Ademais, é fundamental destacar a possibilidade de deduzir certas despesas do valor total recebido com aluguéis. Entre os gastos passíveis de abatimento estão o Imposto Predial e Territorial Urbano (IPTU), as taxas de condomínio e a taxa de administração cobrada por imobiliárias. Para tal, o contribuinte precisa manter todos os comprovantes dessas despesas devidamente organizados, assegurando a validade das deduções para a Declaração Aluguel e Imóveis IR.

Declaração de Imóveis

Além dos rendimentos de aluguel, a posse e as transações envolvendo imóveis também constituem um ponto crucial na Declaração Aluguel e Imóveis IR. É imperativo que os contribuintes informem corretamente seus bens à Receita Federal, seguindo as diretrizes específicas para cada situação, desde a aquisição até a eventual venda.

Aquisição e Valor na Declaração

Os imóveis devem ser declarados na ficha “Bens e Direitos”, utilizando o valor de aquisição, e não o valor de mercado atual. Quaisquer reformas ou melhorias que agreguem valor ao patrimônio podem ser incorporadas a esse custo original. Para propriedades adquiridas no ano-base, o contribuinte precisa informar a data exata, o valor total da transação e a forma de pagamento, detalhando a operação para o fisco.

No caso de imóveis recebidos por herança, a inclusão na declaração pode ocorrer pelo valor de transmissão ou ser informada na declaração final de espólio do falecido. Similarmente, imóveis provenientes de doação devem ser declarados com base no valor constante no instrumento de doação. Essas particularidades exigem atenção para evitar inconsistências com os dados da Receita Federal durante a Declaração Aluguel e Imóveis IR.

Venda de Imóveis e Isenções

A venda de um imóvel igualmente exige declaração. Se a transação gerou um valor de venda superior ao de aquisição, o lucro obtido é passível de tributação, com alíquotas que podem variar entre 15% e 22,5%. Contudo, o programa da Receita Federal simplifica este processo, realizando automaticamente o cálculo do imposto devido, facilitando a vida do contribuinte na Declaração Aluguel e Imóveis IR.

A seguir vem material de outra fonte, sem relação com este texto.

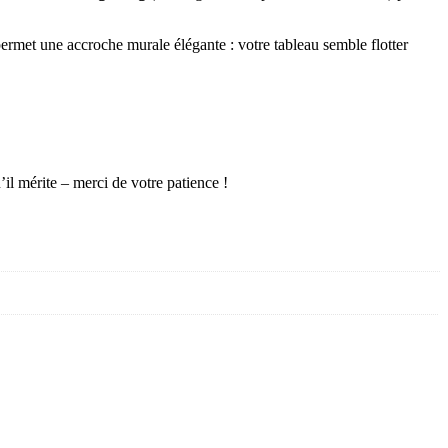
ermet une accroche murale élégante : votre tableau semble flotter
il mérite – merci de votre patience !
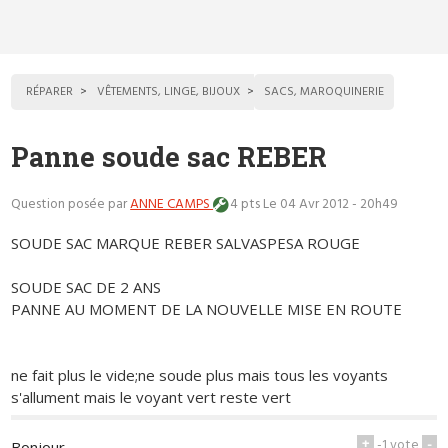
RÉPARER
VÊTEMENTS, LINGE, BIJOUX
SACS, MAROQUINERIE
Panne soude sac REBER
Question posée par
ANNE CAMPS
4 pts
Le 04 Avr 2012 - 20h49
SOUDE SAC MARQUE REBER SALVASPESA ROUGE
SOUDE SAC DE 2 ANS
PANNE AU MOMENT DE LA NOUVELLE MISE EN ROUTE
ne fait plus le vide;ne soude plus mais tous les voyants
s'allument mais le voyant vert reste vert
+
-1
vote
-
Bonjour,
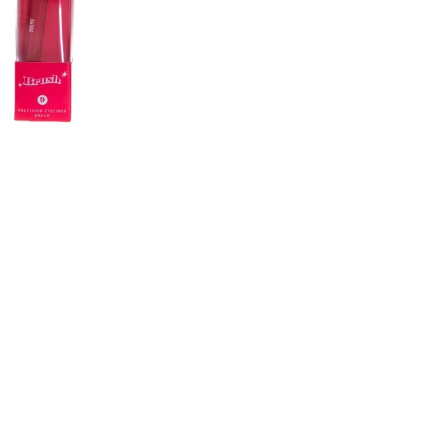
CREAR CUENTA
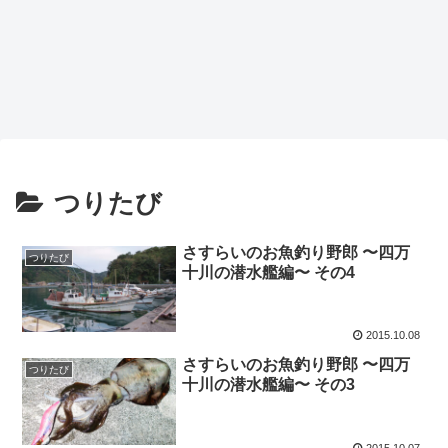
つりたび
さすらいのお魚釣り野郎 〜四万
つりたび
十川の潜水艦編〜 その4
2015.10.08
さすらいのお魚釣り野郎 〜四万
つりたび
十川の潜水艦編〜 その3
2015.10.07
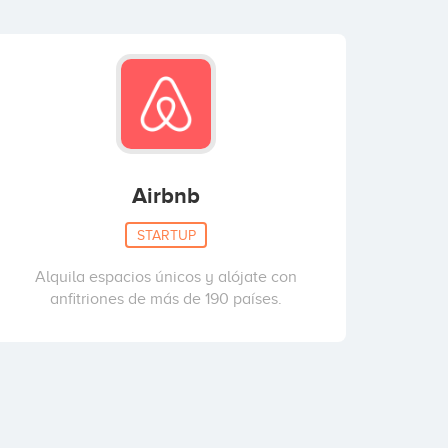
Airbnb
STARTUP
Alquila espacios únicos y alójate con
anfitriones de más de 190 países.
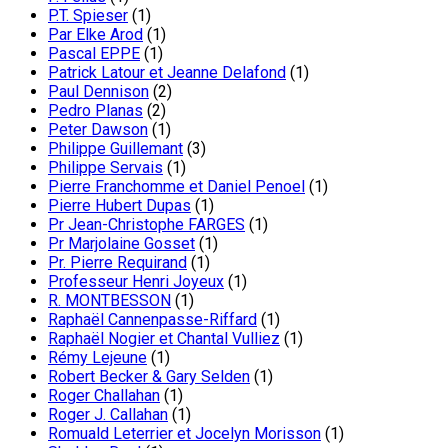
P.T. Spieser
(1)
Par Elke Arod
(1)
Pascal EPPE
(1)
Patrick Latour et Jeanne Delafond
(1)
Paul Dennison
(2)
Pedro Planas
(2)
Peter Dawson
(1)
Philippe Guillemant
(3)
Philippe Servais
(1)
Pierre Franchomme et Daniel Penoel
(1)
Pierre Hubert Dupas
(1)
Pr Jean-Christophe FARGES
(1)
Pr Marjolaine Gosset
(1)
Pr. Pierre Requirand
(1)
Professeur Henri Joyeux
(1)
R. MONTBESSON
(1)
Raphaël Cannenpasse-Riffard
(1)
Raphaël Nogier et Chantal Vulliez
(1)
Rémy Lejeune
(1)
Robert Becker & Gary Selden
(1)
Roger Challahan
(1)
Roger J. Callahan
(1)
Romuald Leterrier et Jocelyn Morisson
(1)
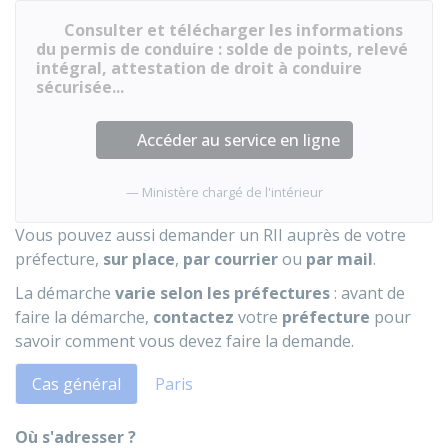
Consulter et télécharger les informations
du permis de conduire : solde de points, relevé
intégral, attestation de droit à conduire
sécurisée...
Accéder au service en ligne
Ministère chargé de l'intérieur
Vous pouvez aussi demander un RII auprès de votre
préfecture,
sur place
,
par courrier
ou
par mail
.
La démarche
varie selon les préfectures
: avant de
faire la démarche,
contactez
votre
préfecture
pour
savoir comment vous devez faire la demande.
Cas général
Paris
Où s'adresser ?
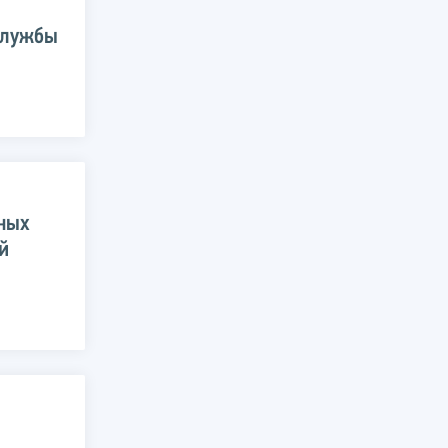
службы
тных
й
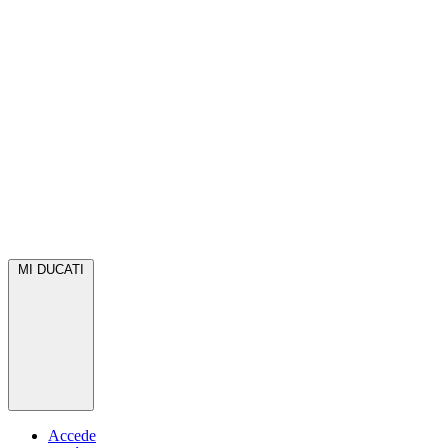
MI DUCATI
Accede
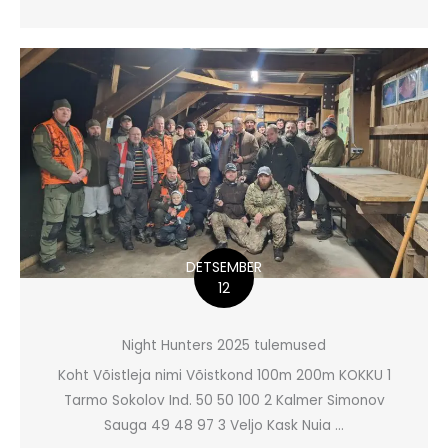
DETSEMBER
12
Night Hunters 2025 tulemused
Koht Võistleja nimi Võistkond 100m 200m KOKKU 1
Tarmo Sokolov Ind. 50 50 100 2 Kalmer Simonov
Sauga 49 48 97 3 Veljo Kask Nuia ...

Existem, felizmente, algumas situações de venda de imóveis que concedem isenção de imposto. Entre elas, destacam-se a venda de propriedades com valor total inferior a R$ 440 mil e a alienação de um imóvel adquirido antes de 1969. Além disso, a isenção se aplica se o valor da venda for utilizado para adquirir outro imóvel residencial no país em um prazo de até seis meses após a transação. Para imóveis financiados, o contribuinte deve declarar o valor total pago até o final do ano-base, ajustando a cada declaração o montante amortizado.